Sous l’Ancienne Loi il y avait des sacrifices et des sacrements, les uns bien distingués des autres. Sous la Nouvelle Loi il n’y a qu’un seul Sacrifice (et plusieurs Sacrements), mais ce seul Sacrifice est en même temps et conséquemment Sacrement. La Messe n’est ni une connaissance, ni une image sensible, ni une figuration ou symbole d’une je‑ne‑sais quelle solidarité humaine, ni un signe sans Réalité signifiée : la Sainte Messe est le Sacrifice du Christ et pour nous communication de grâce, la source de toute grâce et de toute sanctification, puisqu’elle ne donne pas seulement la grâce, elle en donne son Auteur.

Ainsi est quelque peu dévoilée la cause du trouble dans l’Eglise du Seigneur, dans les âmes de ses fidèles serviteurs. Etant, au double titre de Sacrifice et de sacrement, du domaine de la mystique, la Sainte Messe reste inaccessible à la raison raisonnante ; elle répugne à l’art théâtral des laïcs comme à la science des Relations Publiques que certains cultivent avec bruit. Rationaliser « selon le génie français » ses Préfaces qui seraient « trop empreintes de la majestueuse redondance qui va si bien au latin romain » est une action aussi mauvaise qu’escamoter sa Consécration dans les missels et les catéchismes. Car de rationalisation en suppression on doit fatalement aboutir au néant mystique, à l’absence de tout Sacrifice et à la négation de tout Sacrement. Aux Pays‑Bas, on nous a déjà donné l’assurance que bientôt il n’y aurait plus de repas eucharistique catholique du tout (et nous notons au passage que ce qui nous sépare de la Cène protestante n’a que la valeur d’un simple adjectif) ; il ne restera plus, nous dit‑on, qu’une « commémoration oecuménique d’un simple fait historique : le dernier repas du Seigneur ». Demain l’histoire déterminera le rôle funeste que certains centres dits de pastorale liturgique ont joué dans l’avènement de l’ère d’obscurantisme liturgique et de sécheresse mystique dans laquelle nous venons d’entrer, mais nous pouvons penser que ces mêmes centres ne tarderont pas à redécouvrir les trésors inestimables que nous avons scandaleusement méprisés.

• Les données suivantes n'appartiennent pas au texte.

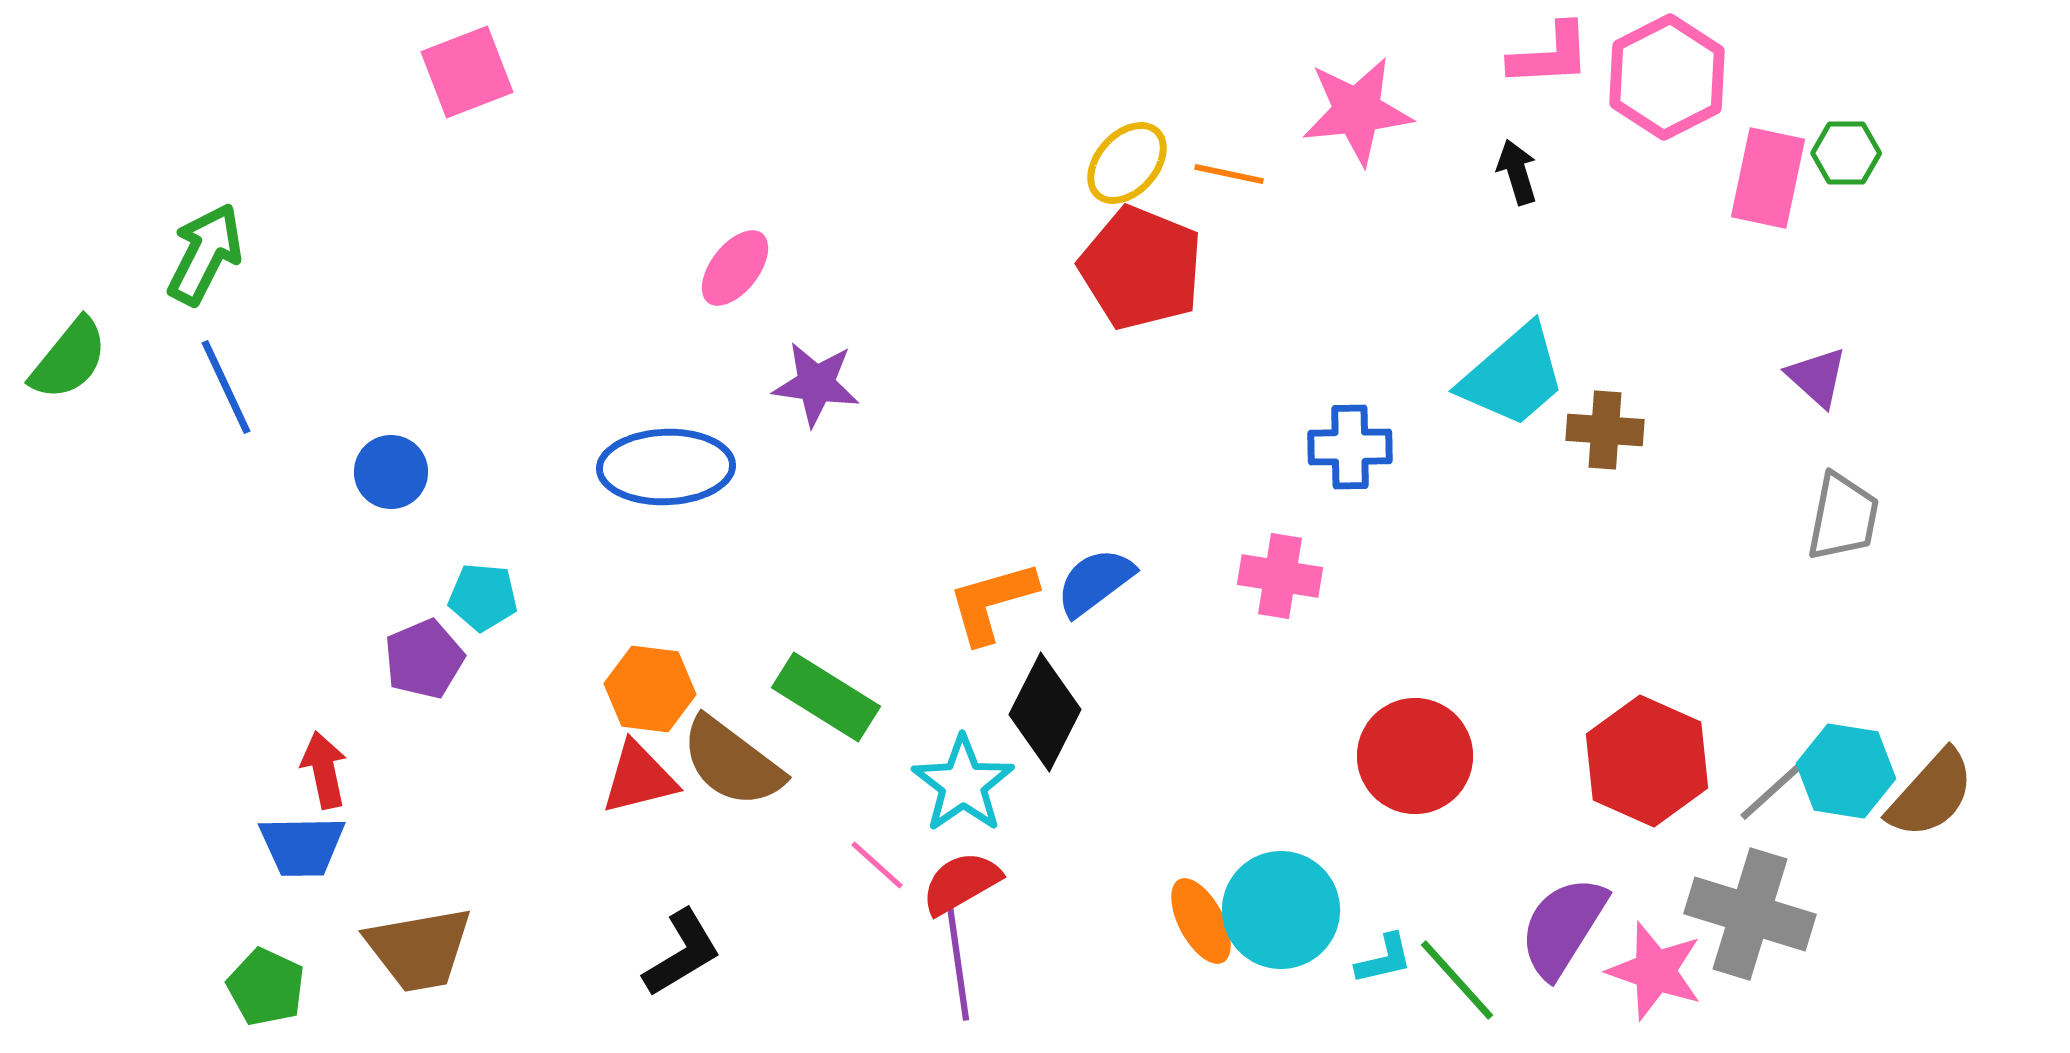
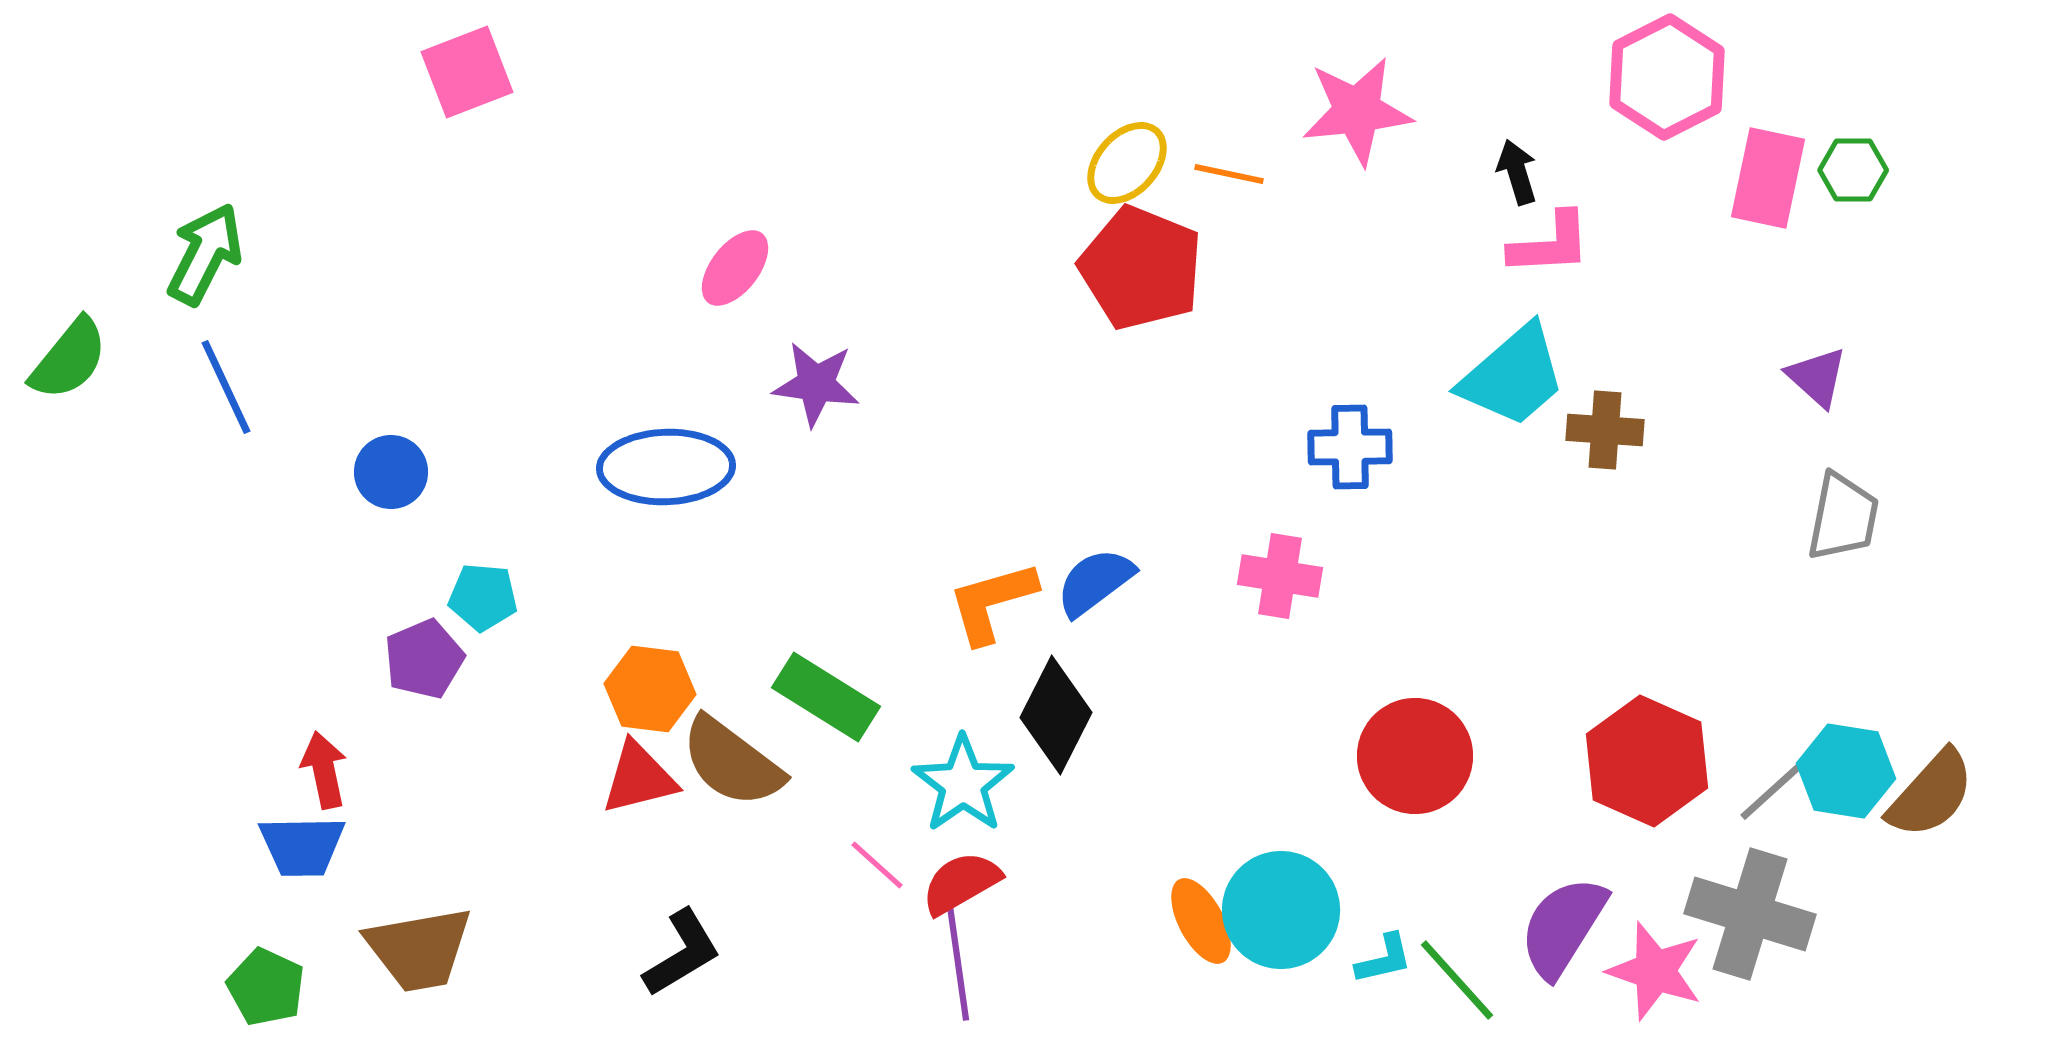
pink L-shape at (1550, 55): moved 189 px down
green hexagon at (1846, 153): moved 7 px right, 17 px down
black diamond at (1045, 712): moved 11 px right, 3 px down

Et à redécouvrir que l’âme a besoin d’une langue hiératique et ne peut vivre sans elle ! Le fait que nous revendiquons hautement le latin (en nos contrées) ne signifie nullement que nous méconnaitrions le fait très réel de la diversité des langages. Nous le déplorons surtout. Car le vernaculaire, héritage de Babel, est surtout et nécessairement porteur de division. Nous déplorons également ce fait à peine croyable que selon la pratique d’un certain clergé, qui ‑ à l’encontre de la constitution conciliaire ‑ introduit ce porteur de division dans le culte divin, notre Eglise, rempart séculaire de l’unité du genre humain dans son origine et dans sa fin, commence à tourner le dos à son unité et à sa catholicité. On a beau nous objecter que la diversité des langues ne nuit pas à l’unité de doctrine. Ce pourrait n’être pas vrai s’il faut attribuer quelque valeur à la maxime : lex orandi lex credendi. De toute manière, on répondrait ainsi à une question qui n’a pas été posée. Il ne s’agit pas, ici, de savoir si la langue usitée a une incidence sur l’intégrité de la doctrine. (En fait il y en a une). Il s’agit de savoir si l’emploi du vernaculaire permet ou ne permet pas, facilite ou ne facilite pas la participation active des fidèles aux manifestations liturgiques; et de savoir si tous les fidèles peuvent ou ne peuvent pas en toute circonstance prendre part au culte eucharistique ; et de savoir si tous les catholiques de tout âge et de toute condition, en tous lieux et en tous temps peuvent avoir ou n’avoir pas accès aux Sacrements; de savoir si le vernaculaire est nuisible ou non aux fidèles, s’il est capable ou non de se substituer au latin. Bref, il faut répondre à la question : le vernaculaire peut-il se substituer à une langue hiératique ?


Partout on constate cet éclatement de la liturgie, cette division, ce mouvement vers le pluralisme et le particularisme et même vers le totalitarisme liturgique et linguistique. Et paradoxalement, ces phénomènes se produisent à un moment de l’histoire qui plus que tout autre réclame son unité ! Car sans parler d’un sens de l’histoire selon la conception marxiste ou d’une convergence historique selon la conception teilhardienne (on se demande du reste si celle‑ci n’est pas comme une tentative avortée de baptiser celle‑là), il est indiscutable que nous assistons à une unification accélérée du monde. L’eschatologie chrétienne, dans la perspective de laquelle on eût aimé pouvoir placer la convergence chère à Teilhard, suppose cette unification si elle‑même n’en est pas la source.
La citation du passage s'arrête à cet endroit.